Christophe Pérelle arpente les plages de sable du Calvados à la recherche du fragile gravelot à collier interrompu.

christopheperelle

Photographe naturaliste originaire de Normandie, Christophe est passionné par la faune et la flore de sa région natale. Dès son enfance, il profite de sorties en famille, en forêt, pour écouter le brame du cerf, ou dans les marais salants, à l’affût des avocettes. Ces expériences ont nourri son goût pour la photographie naturaliste, qu’il considère comme un moyen de sensibilisation auprès du public et des générations futures.
Son site : @perelle.christophe

« En ce début d’après-midi chaud et ensoleillé, je remonte la plage à la recherche de gravelots à collier interrompu et je me poste assis sur le sable, au pied du petit cordon dunaire. Comme moi, beaucoup de monde semble avoir eu envie de profiter du beau temps pour prendre un bain de soleil. La veille au soir, j’avais prospecté ce nouveau secteur où j’ai pu observer un couple de ces oiseaux limicoles, sans néanmoins pouvoir localiser le nid.
Je scrute le haut de la plage aux jumelles, mais aucune silhouette en vue… Je distingue finalement un mâle en train de se nourrir sur une laisse de mer. Pas de trace de la femelle, elle doit couver. J’entame alors un balayage minutieux de la zone. Au bout d’une dizaine de minutes, je localise enfin la couveuse, bien posée sur ses œufs.

Gravelot à collier interrompu femelle couvant ses œufs
Gravelot à collier interrompu femelle couvant ses œufs

Soudain, elle se met debout et part en courant. Je lève les yeux et je comprends son comportement en apercevant des promeneurs qui se dirigent vers le nid. Ils posent leurs sacs et étendent leurs serviettes à quelques centimètres des œufs. Je vais à leur rencontre pour leur demander de se déplacer, afin que la femelle puisse revenir couver. Le nid, une simple cuvette creusée dans le sable, comporte trois tout petits œufs qui ont échappé aux regards des promeneurs. Je profite de ce moment pour les sensibiliser aux problématiques que rencontre cet oiseau qui niche sur nos plages. L’activité humaine est d’ailleurs une des raisons majeures d’échec des couvées.

Balisage d’un nid
Balisage d’un nid
Mesure des œufs

Nous nous éloignons, la femelle revient très rapidement à la case départ. Je reste à proximité de la zone pour surveiller et appeler James Jean-Baptiste, un ami ornithologue qui mène un programme d’étude de l’espèce.

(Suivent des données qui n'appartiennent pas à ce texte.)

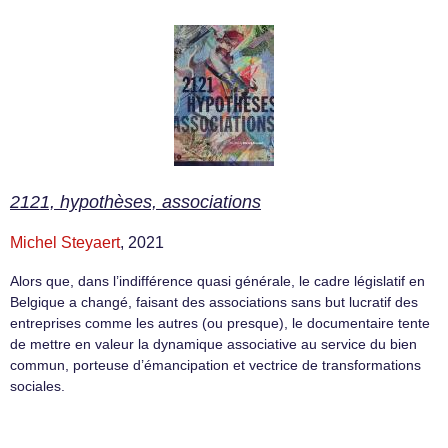
2121, hypothèses, associations
Michel Steyaert
, 2021
Alors que, dans l’indifférence quasi générale, le cadre législatif en
Belgique a changé, faisant des associations sans but lucratif des
entreprises comme les autres (ou presque), le documentaire tente
de mettre en valeur la dynamique associative au service du bien
commun, porteuse d’émancipation et vectrice de transformations
sociales.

À son arrivée, l’absence de la femelle lui permet de procéder à la mesure des œufs, leur pesée, le relevé du point GPS du nid et la date de découverte.

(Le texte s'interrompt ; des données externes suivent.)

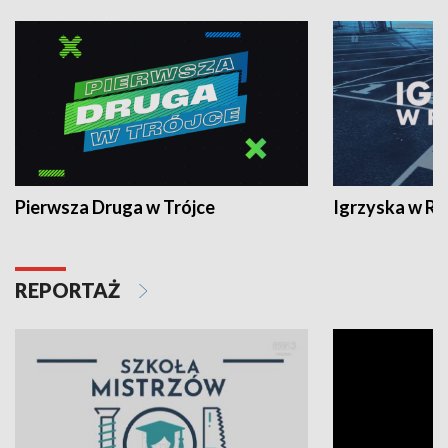
Pierwsza Druga w Trójce
Igrzyska w R
REPORTAŻ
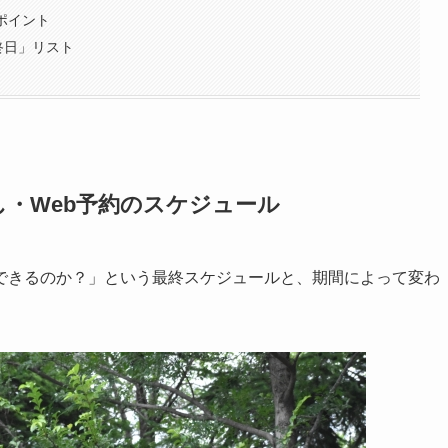
ポイント
終日」リスト
・Web予約のスケジュール
できるのか？」という最終スケジュールと、期間によって変わ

Sur les 1 500 couples présents en France, 20 % se retrouvent chaque printemps ici, en Normandie. J’en profite pour réaliser des images pour les rapports annuels scientifiques. Plus tard, James posera des piquets, une cage de protection contre les prédateurs et des panneaux informatifs pour le public.

Famille de plagistes

Le gravelot à collier interrompu ne niche pas en Suisse, mais il a deux cousins : le grand gravelot et le petit gravelot. Dans la famille, c’est le cadet dont l’état de conservation est préoccupant sur les plages suisses. Ses effectifs ont décliné à l’époque des grandes corrections fluviales. Depuis les années 1970, sa démographie remonte grâce à l’apparition de nouveaux sites de nidification artificiels dans des gravières et chantiers de construction. Des actions de protection et de revitalisation des cours d’eau naturels ont également joué en faveur du petit limicole. On compte environ 120 couples nicheurs à ce jour.
Il est de tout de même en danger sur la liste rouge suisse. Il n’est pas menacé à l’échelle de la France.

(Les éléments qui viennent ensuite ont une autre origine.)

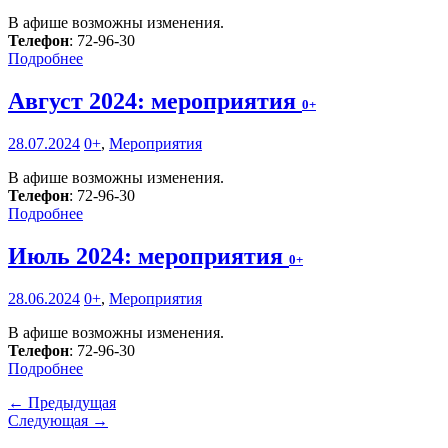
В афише возможны изменения.
Телефон
: 72-96-30
Подробнее
Август 2024: мероприятия
0+
28.07.2024
0+
,
Мероприятия
В афише возможны изменения.
Телефон
: 72-96-30
Подробнее
Июль 2024: мероприятия
0+
28.06.2024
0+
,
Мероприятия
В афише возможны изменения.
Телефон
: 72-96-30
Подробнее
← Предыдущая
Следующая →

Au fil des années, j’ai parcouru les plages au lever et au coucher du soleil afin de mettre cet oiseau en valeur dans les lumières douces que j’affectionne. L’un des moments les plus marquants s’est déroulé une année quand j’allais vérifier si des œufs avaient éclos. Ce soir-là, en arrivant, je remarque que l’adulte n’est plus au nid pour couver et aucun oiseau n’est visible autour de la cage de protection. Il n’y a plus d’œufs dans la cuvette, les poussins sont donc nés et vont être très difficiles à repérer, car leur plumage est couleur sable. J’aperçois alors une femelle. Je ne la quitte pas des yeux, pensant qu’elle va rejoindre ses poussins. Mais elle part se nourrir sur l’estran. Plus loin, un mâle reste proche d’un tas d’algues sur la laisse de mer. Il bouge peu. Je le surveille alors avec attention aux jumelles et distingue deux petites têtes sortir de son plumage. Puis, un troisième poussin apparaît dans les algues.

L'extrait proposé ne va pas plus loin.